Es un clásico del thriller de suspenso, protagonizado por Jodie Foster, que no cautivó a la crítica pero fue un éxito en cines.
Un thriller protagonizado por Jodie Foster volvió a captar la atención del público y ya acumula más de 6 millones de vistas en Netflix. A casi 20 años de su estreno, "Plan de vuelo" se posiciona entre lo más visto de la plataforma.
Una película del año 2005 se convirtió en tendencia en Netflix gracias a su atrapante trama de suspenso. Se trata de "Plan de vuelo". En el largometraje Foster interpreta a una madre desesperada en busca de su hija desaparecida en pleno vuelo transatlántico. Su éxito reciente en la plataforma lo posiciona entre los contenidos más vistos de la semana, con más de 6 millones de visualizaciones.
Tras la inesperada muerte de su esposo, Kyle Pratt (Jodie Foster) aborda un vuelo de Berlín a Nueva York junto a su hija Julia de seis años. Agotada y emocionalmente afectada, Kyle se queda dormida durante el viaje.

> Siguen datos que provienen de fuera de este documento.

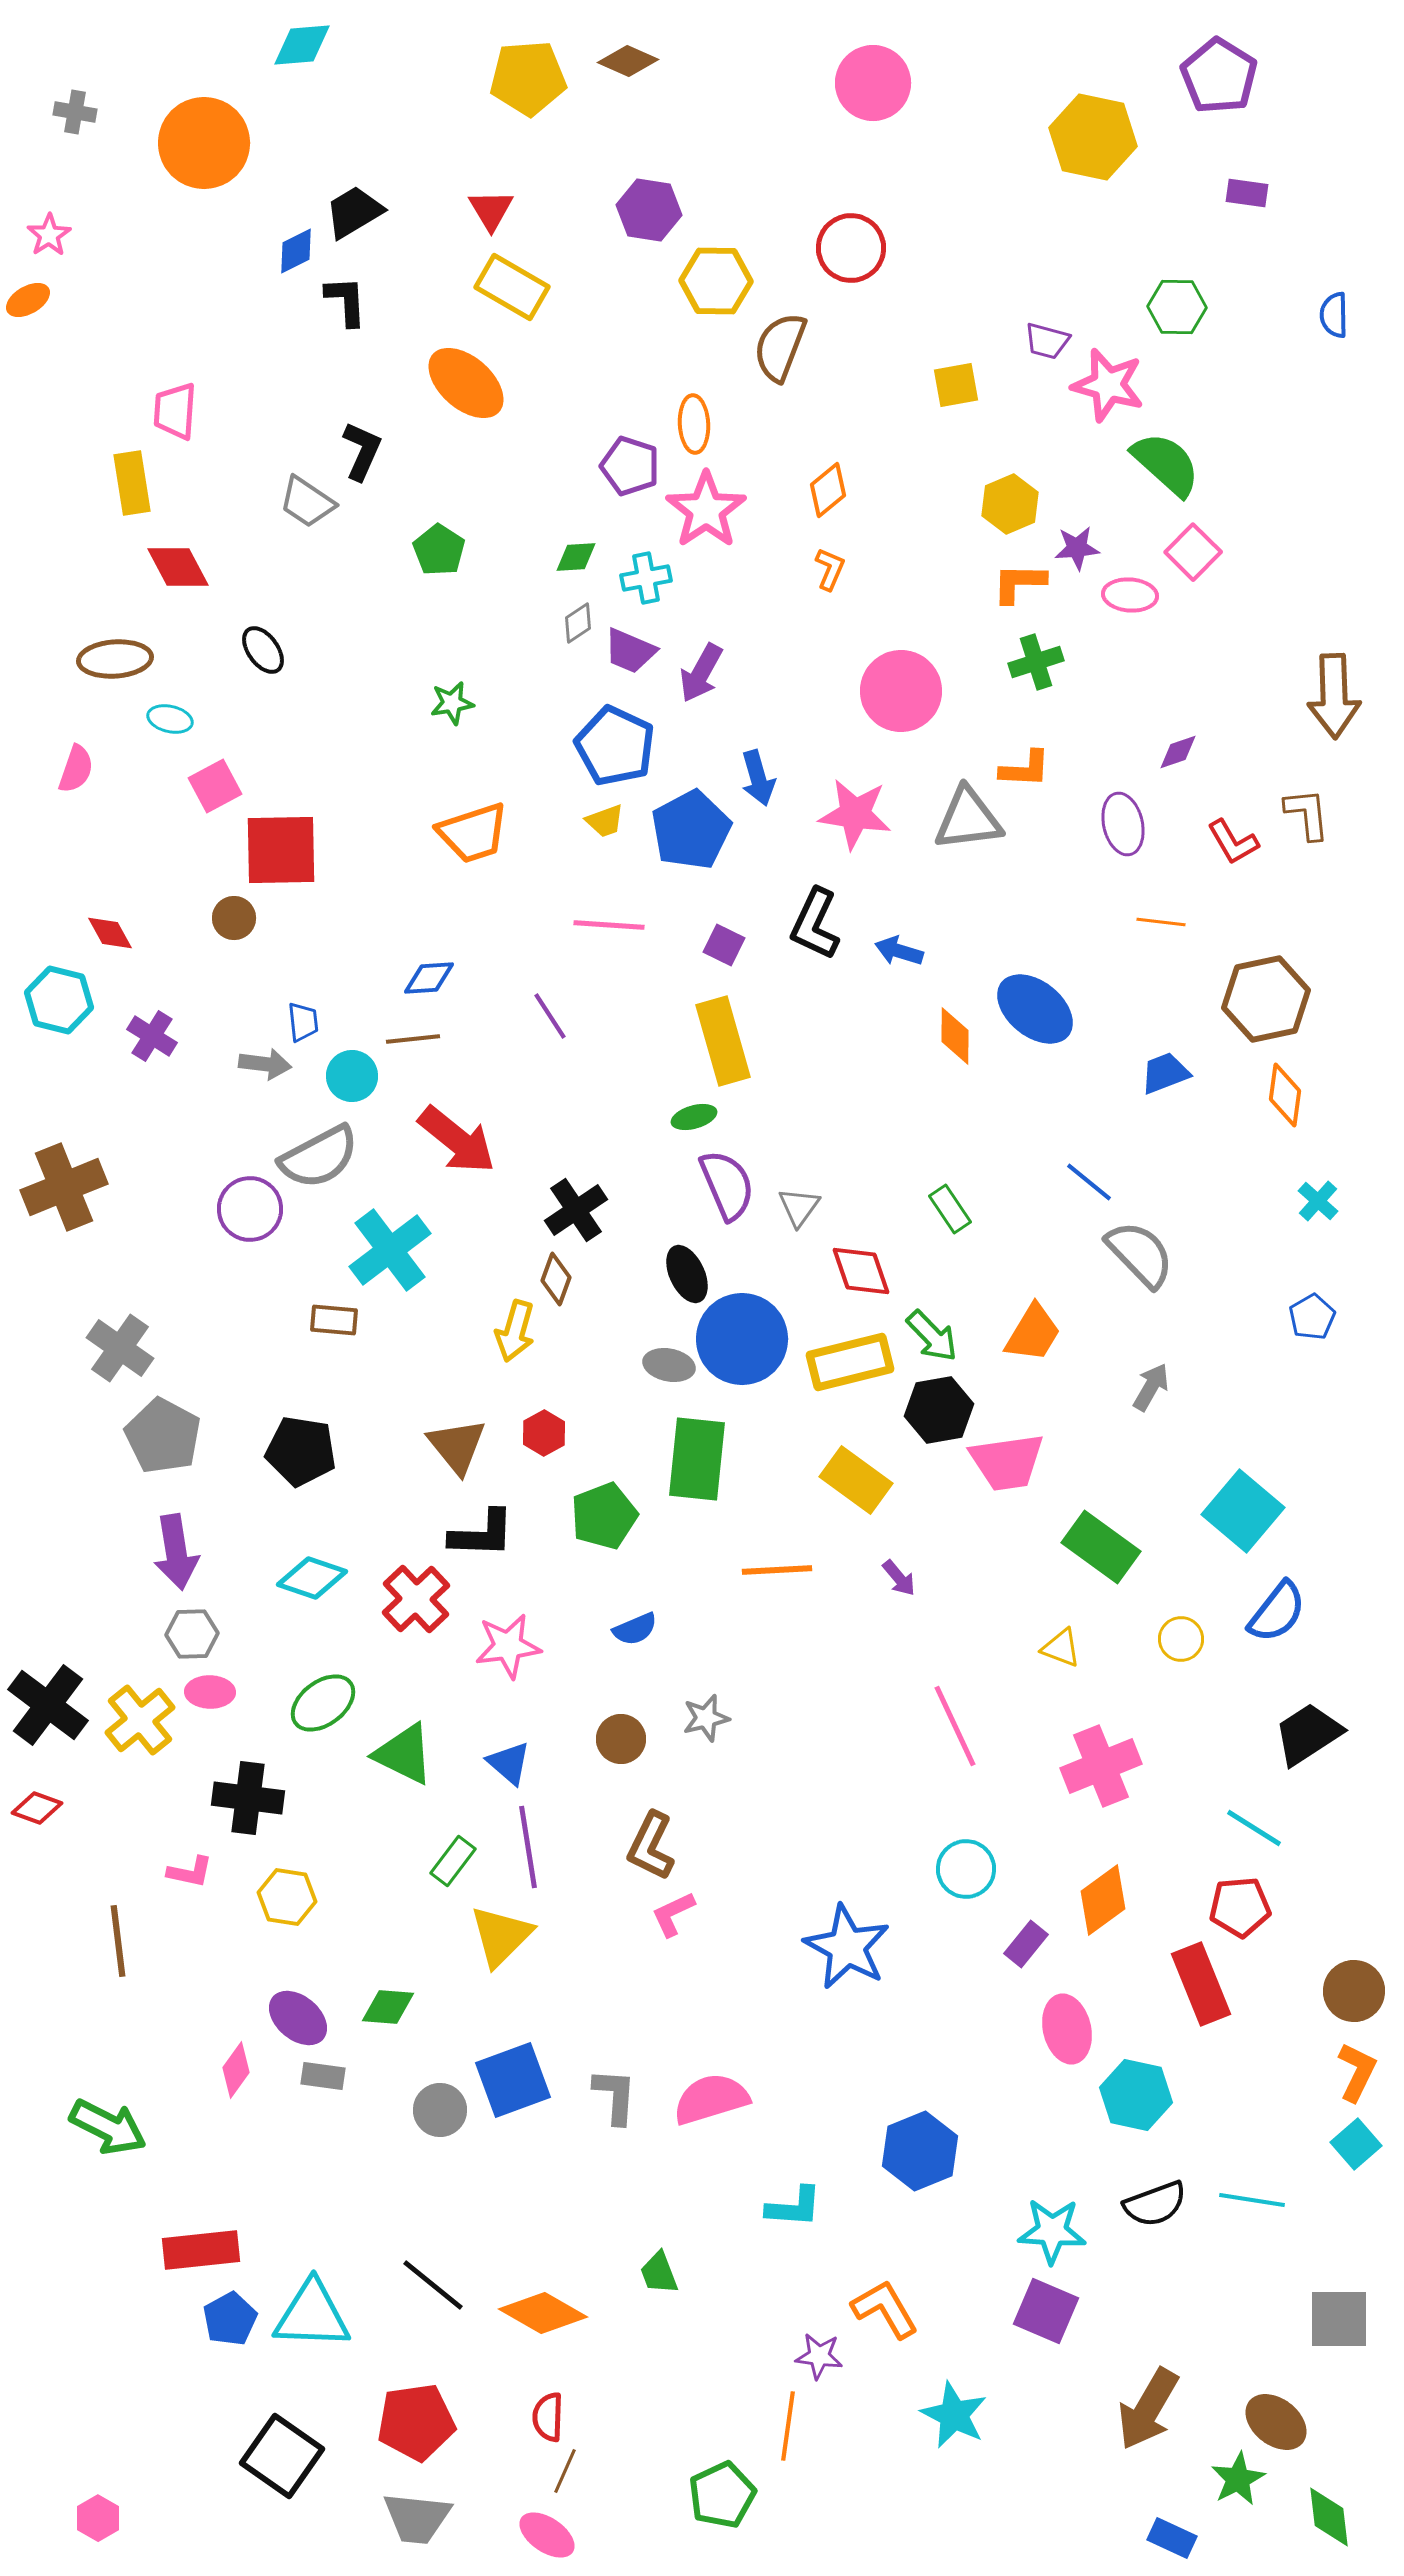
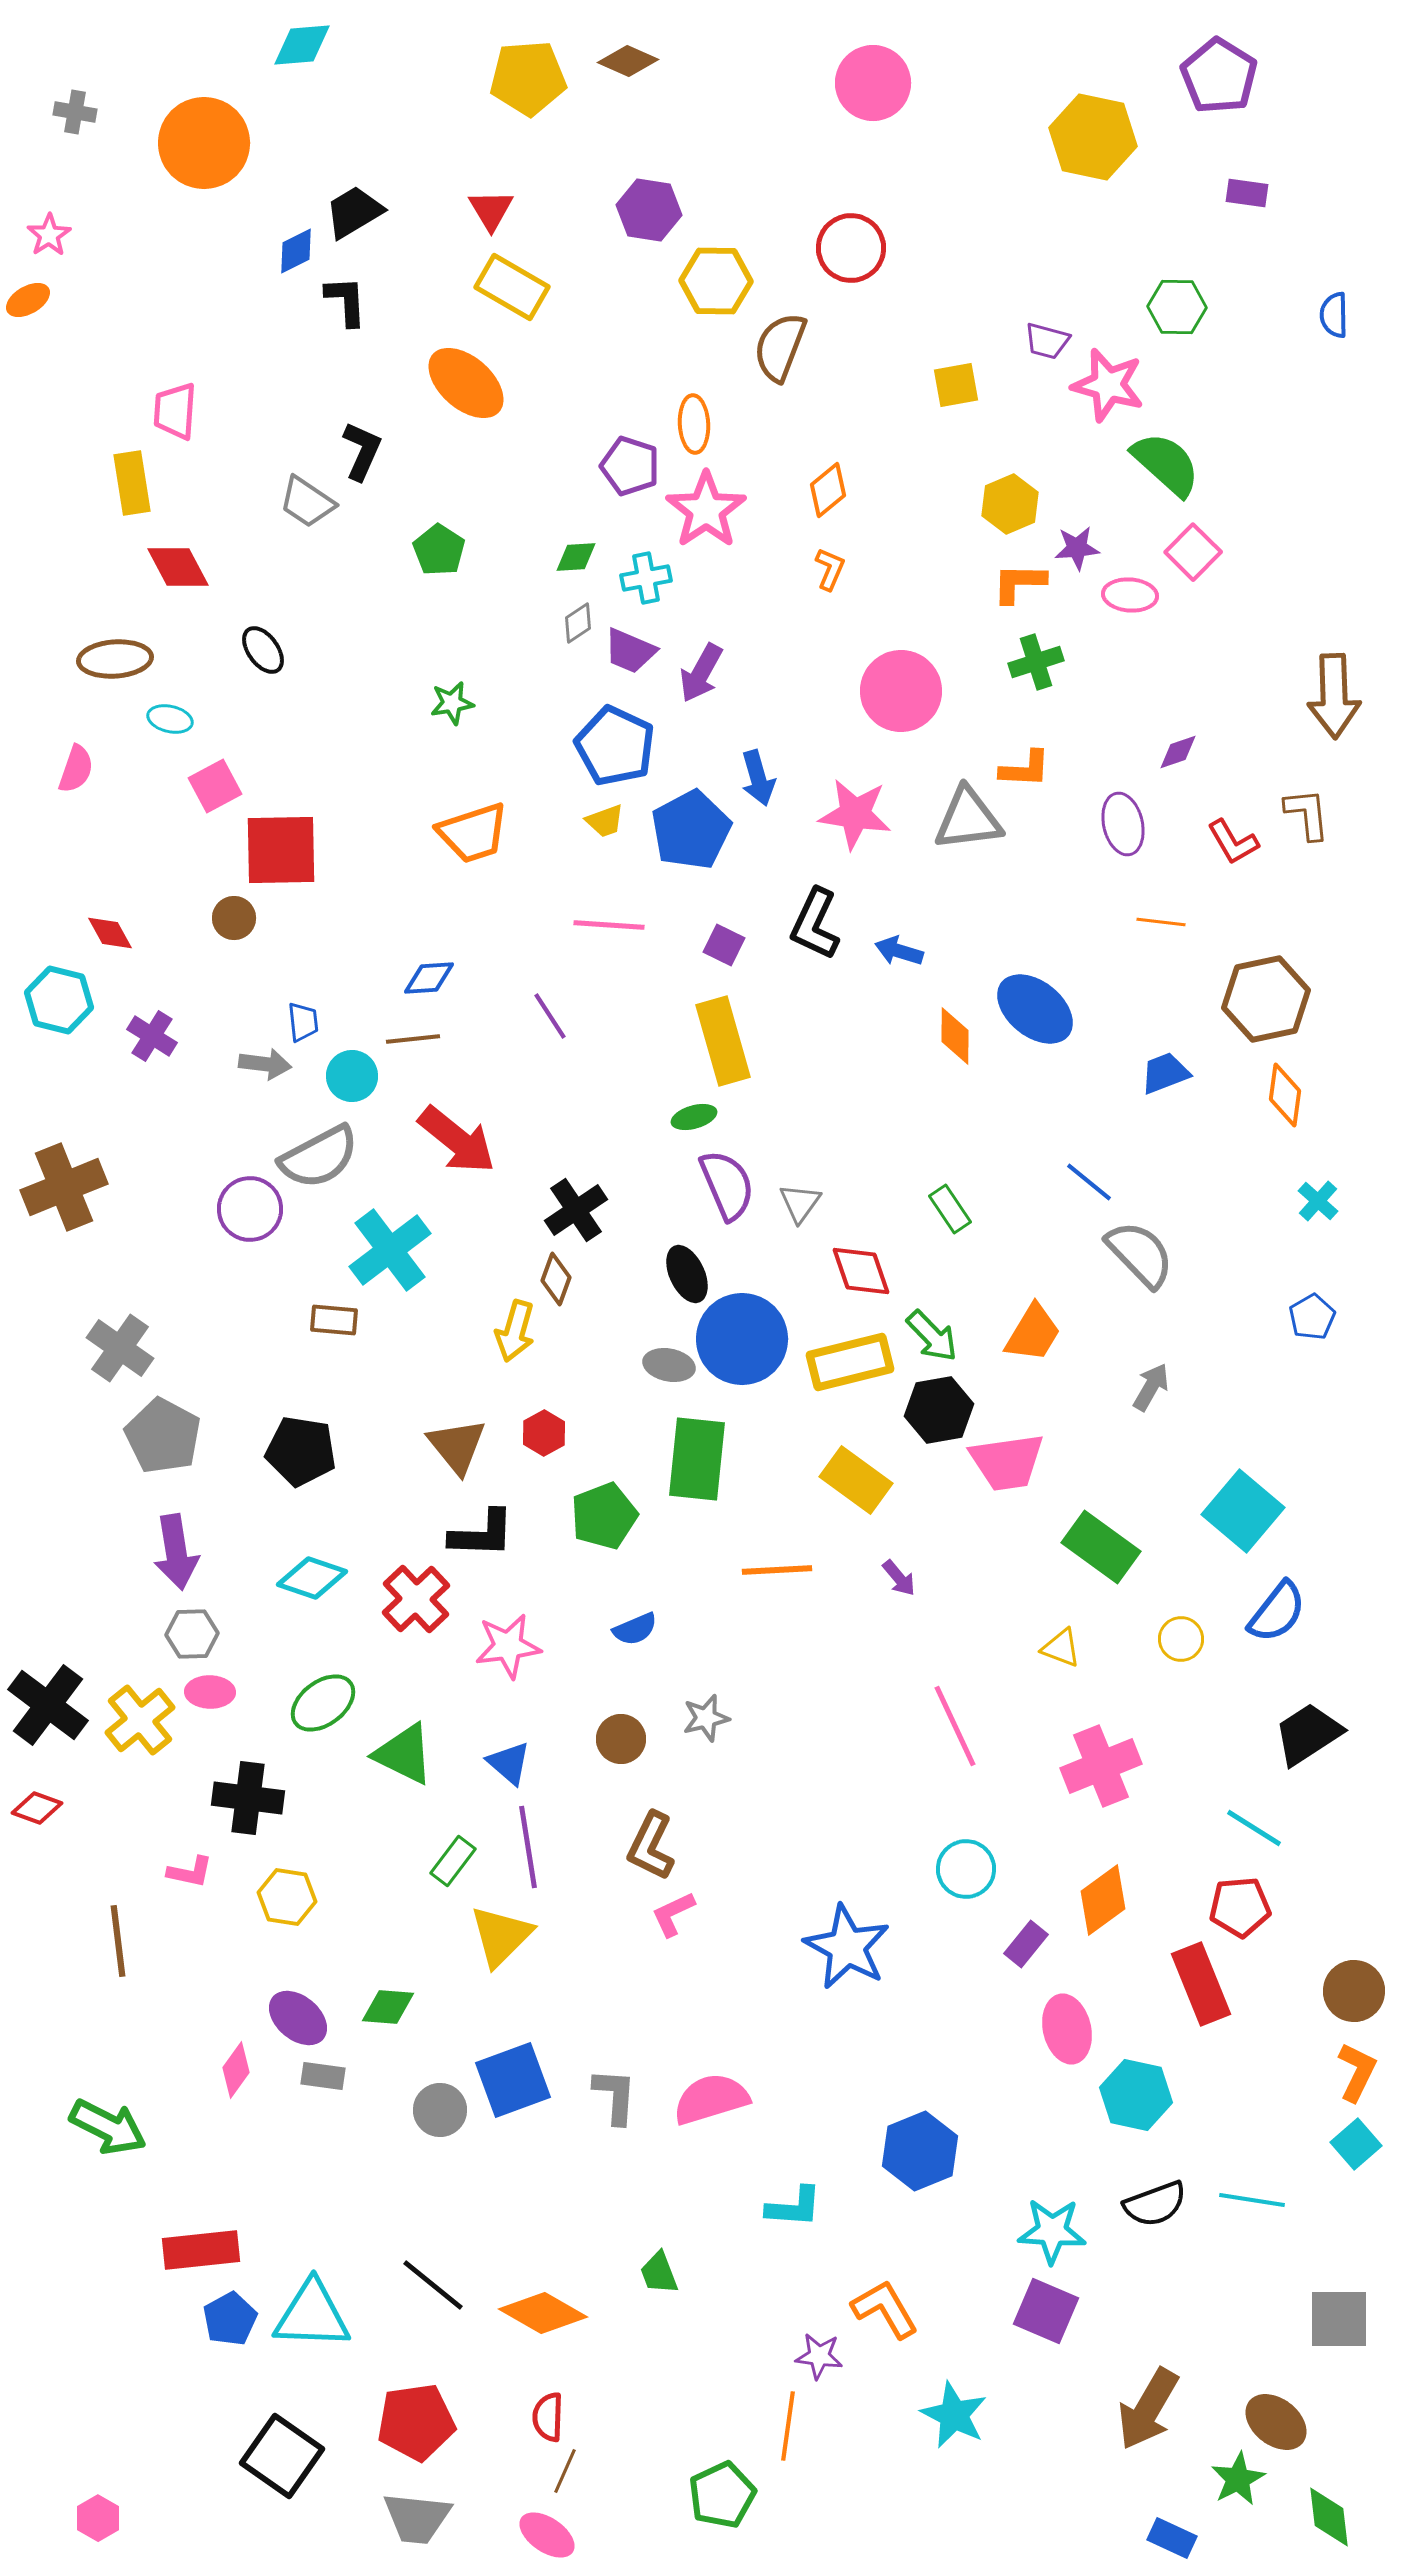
gray triangle at (799, 1207): moved 1 px right, 4 px up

Al despertar, descubre que su hija desapareció sin dejar rastro. Lo más desconcertante es que nadie en el avión recuerda haber visto a la niña, y no hay registros de que haya subido a bordo.
En medio de la confusión y el escepticismo de la tripulación y los pasajeros, Kyle lucha por demostrar que no está perdiendo la razón. Lo que sigue es una carrera contrarreloj para resolver el misterio y encontrar a su hija en un lugar donde, aparentemente, es imposible que alguien desaparezca.
Si bien la película del director, Robert Schwentke, no fue un fenómeno crítico, fue un éxito comercial: recaudó más de 223 millones de dólares en todo el mundo, con un presupuesto de unos 55 millones.
“Plan de vuelo” fue reconocida en premios como los Saturn Awards, donde recibió nominaciones a Mejor actriz y Mejor thriller, y obtuvo un galardón técnico en los BMI Film & TV Awards por su banda sonora, compuesta por James Horner. Aunque no fue aclamada por la crítica, el film se consolidó como un clásico del suspenso psicológico de los 2000.